## Exercise brief
Every line below that holds "azote" must be copied.

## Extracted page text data

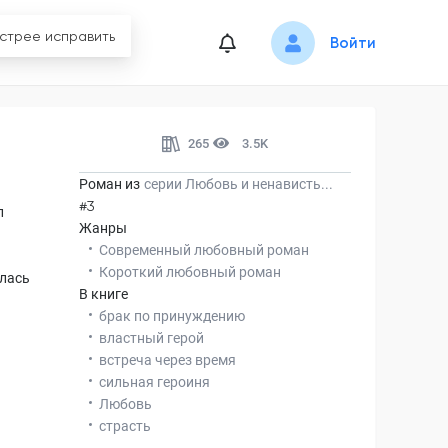
Войти
265
3.5K
Роман из
серии
Любовь и ненависть...
#3
л
Жанры
Современный любовный роман
Короткий любовный роман
илась
В книге
брак по принуждению
властный герой
встреча через время
сильная героиня
Любовь
страсть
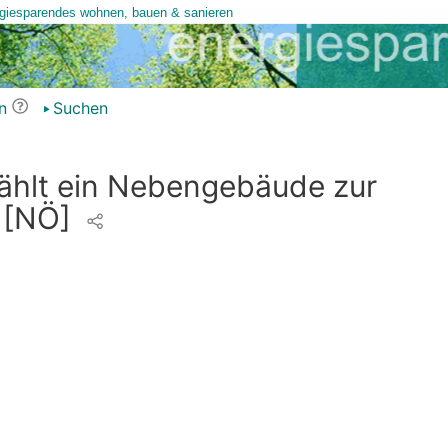
n
Suchen
ählt ein Nebengebäude zur
e
[NÖ]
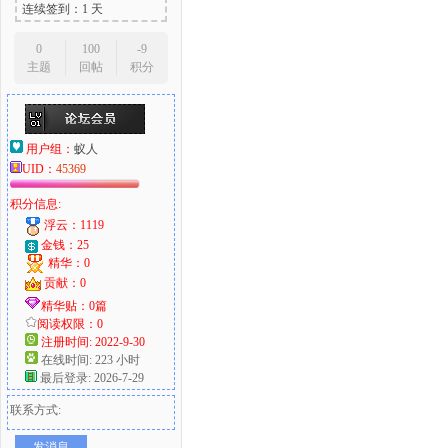
连续签到：1 天
0
100
-9
主题
回帖
积分
用户组：
蚁人
UID：
45369
积分信息:
浮云：1119
金钱：25
精华：0
贡献：0
精华贴：0篇
阅读权限：0
注册时间: 2022-9-30
在线时间: 223 小时
最后登录: 2026-7-29
联系方式:
发消息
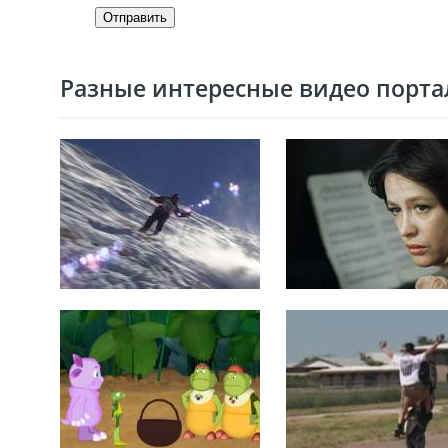
Отправить
Разные интересные видео портал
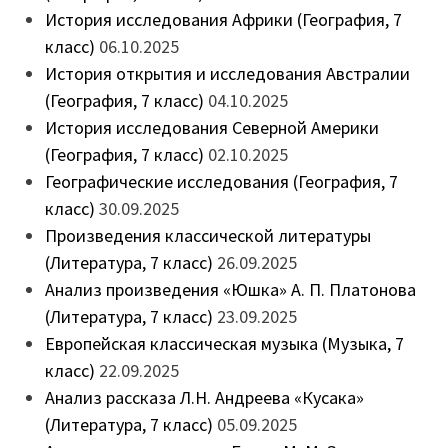
История исследования Африки (География, 7
класс)
06.10.2025
История открытия и исследования Австралии
(География, 7 класс)
04.10.2025
История исследования Северной Америки
(География, 7 класс)
02.10.2025
Географические исследования (География, 7
класс)
30.09.2025
Произведения классической литературы
(Литература, 7 класс)
26.09.2025
Анализ произведения «Юшка» А. П. Платонова
(Литература, 7 класс)
23.09.2025
Европейская классическая музыка (Музыка, 7
класс)
22.09.2025
Анализ рассказа Л.Н. Андреева «Кусака»
(Литература, 7 класс)
05.09.2025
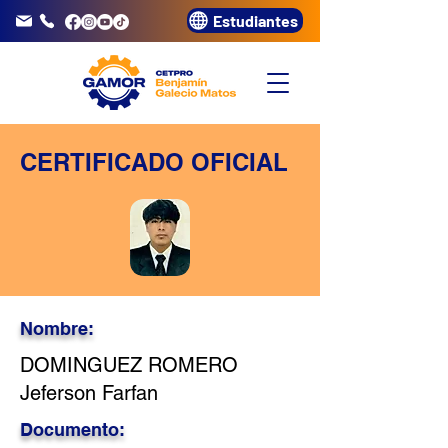
Estudiantes
info@gamor.edu.pe
3320072
CERTIFICADO OFICIAL
Nombre:
DOMINGUEZ ROMERO
Jeferson Farfan
Documento:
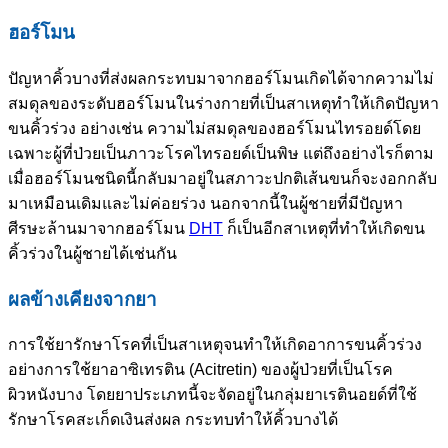
ฮอร์โมน
ปัญหาคิ้วบางที่ส่งผลกระทบมาจากฮอร์โมนเกิดได้จากความไม่
สมดุลของระดับฮอร์โมนในร่างกายที่เป็นสาเหตุทำให้เกิดปัญหา
ขนคิ้วร่วง อย่างเช่น ความไม่สมดุลของฮอร์โมนไทรอยด์โดย
เฉพาะผู้ที่ป่วยเป็นภาวะโรคไทรอยด์เป็นพิษ แต่ถึงอย่างไรก็ตาม
เมื่อฮอร์โมนชนิดนี้กลับมาอยู่ในสภาวะปกติเส้นขนก็จะงอกกลับ
มาเหมือนเดิมและไม่ค่อยร่วง นอกจากนี้ในผู้ชายที่มีปัญหา
ศีรษะล้านมาจากฮอร์โมน
DHT
ก็เป็นอีกสาเหตุที่ทำให้เกิดขน
คิ้วร่วงในผู้ชายได้เช่นกัน
ผลข้างเคียงจากยา
การใช้ยารักษาโรคที่เป็นสาเหตุจนทำให้เกิดอาการขนคิ้วร่วง
อย่างการใช้ยาอาซิเทรติน (Acitretin) ของผู้ป่วยที่เป็นโรค
ผิวหนังบาง โดยยาประเภทนี้จะจัดอยู่ในกลุ่มยาเรตินอยด์ที่ใช้
รักษาโรคสะเก็ดเงินส่งผล กระทบทำให้คิ้วบางได้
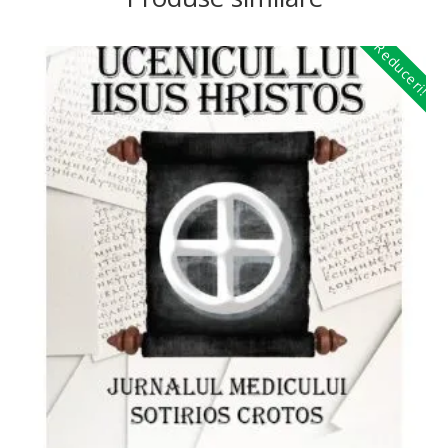
Reduceri!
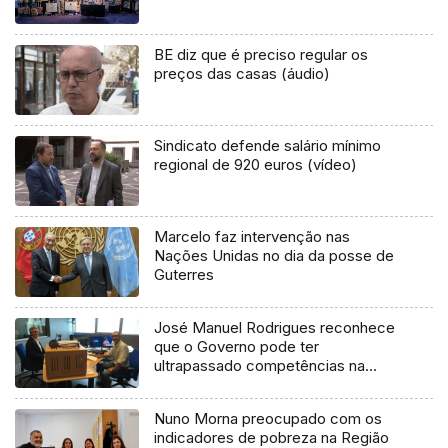
BE diz que é preciso regular os
preços das casas (áudio)
Sindicato defende salário mínimo
regional de 920 euros (vídeo)
Marcelo faz intervenção nas
Nações Unidas no dia da posse de
Guterres
José Manuel Rodrigues reconhece
que o Governo pode ter
ultrapassado competências na
imposição das máscaras (Áudio)
Nuno Morna preocupado com os
indicadores de pobreza na Região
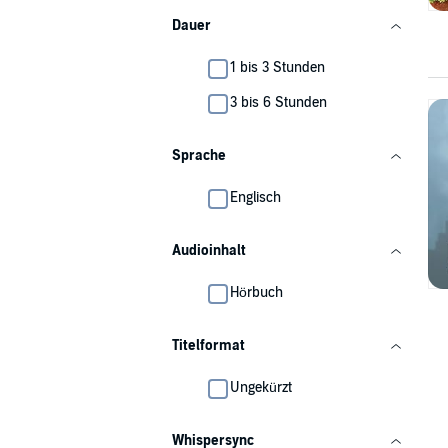
Dauer
1 bis 3 Stunden
3 bis 6 Stunden
Sprache
Englisch
Audioinhalt
Hörbuch
Titelformat
Ungekürzt
Whispersync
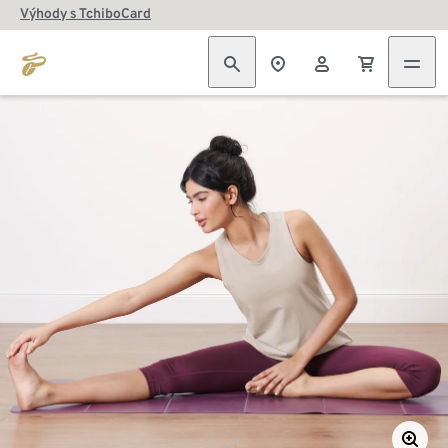
Výhody s TchiboCard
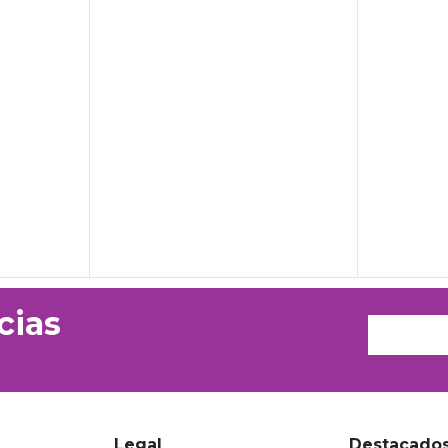
cias
Legal
Destacado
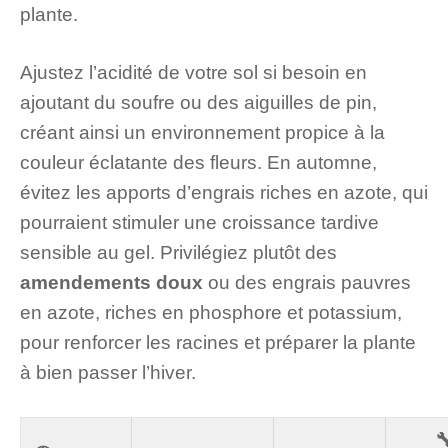
plante.
Ajustez l’acidité de votre sol si besoin en
ajoutant du soufre ou des aiguilles de pin,
créant ainsi un environnement propice à la
couleur éclatante des fleurs. En automne,
évitez les apports d’engrais riches en azote, qui
pourraient stimuler une croissance tardive
sensible au gel. Privilégiez plutôt des
amendements doux
ou des engrais pauvres
en azote, riches en phosphore et potassium,
pour renforcer les racines et préparer la plante
à bien passer l’hiver.
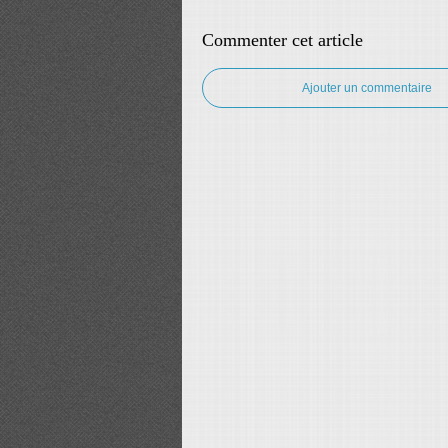
Commenter cet article
Ajouter un commentaire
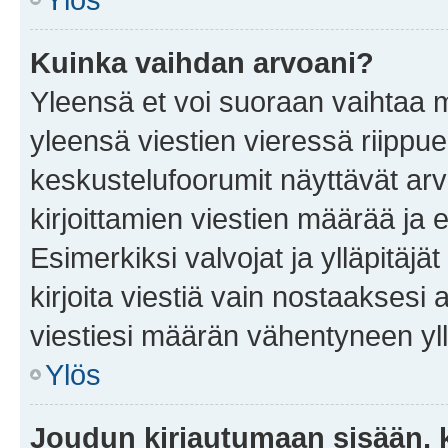
Kuinka vaihdan arvoani?
Yleensä et voi suoraan vaihtaa 
yleensä viestien vieressä riippu
keskustelufoorumit näyttävät ar
kirjoittamien viestien määrää ja er
Esimerkiksi valvojat ja ylläpitäjä
kirjoita viestiä vain nostaakses
viestiesi määrän vähentyneen yl
Ylös
Joudun kirjautumaan sisään, k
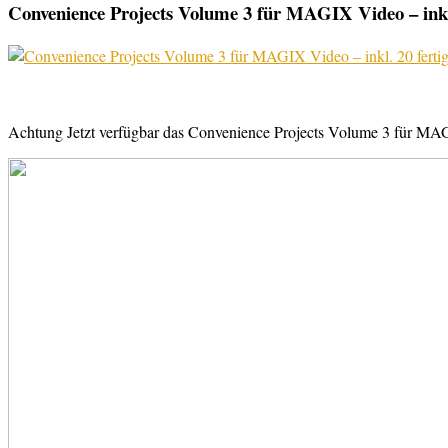
Convenience Projects Volume 3 für MAGIX Video – inkl. 
Achtung Jetzt verfügbar das Convenience Projects Volume 3 für MAGI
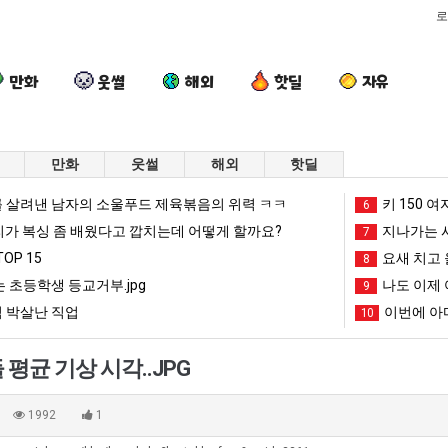
로
만화
웃썰
해외
핫딜
자유
만화
웃썰
해외
핫딜
외
여
나
백
 살려낸 남자의 소울푸드 제육볶음의 위력 ㅋㅋ
키 150 여
6
모
러
도
종
리가 복싱 좀 배웠다고 깝치는데 어떻게 할까요?
지나가는 시
7
때
분
이
원
OP 15
요새 치고 
8
문
13
제
이
 초등학생 등교거부.jpg
나도 이제 
다는 시각장애 근황
외모때문에 인식 박살난 직업
여러분 13살짜리가 복싱 좀 배웠다고 깝치는데 어떻게 할까요?
나도 이제 여친이 생겼다.
9
백종원이 알려
에
살
여
알
 박살난 직업
이번에 아마
10
인
짜
친
려
망해가던 장사를 살려낸 남자의 소울푸드 제육볶음의 위력 ㅋㅋ
세계 담배 시총 TOP 1
08.05
08.05
식
리
이
주
?"
외모때문에 인식 박살난 직업
드디어 정복했다는 시각장애
08.05
08.05
평균 기상 시각..JPG
박
가
생
는
도’
요즘 늘고 있다는 초등학생 등교거부.jpg
나도 이제 여친이 생겼
08.05
08.05
살
복
겼
가
 이유
엄마 요새는 꺄! 를 어떻게 쓰는지 알아?
카톡 프사 때문에 엄마한테 
08.05
08.05
1992
1
난
싱
다.
장
JPG
요새 치고 올라오는 봉화군 SNS
여러분 13살짜리가 복싱 좀 배웠다고 깝치는데 어떻게 
08.05
08.05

## Response to the exercise
évitez les apports d’engrais riches en azote, qui
en azote, riches en phosphore et potassium,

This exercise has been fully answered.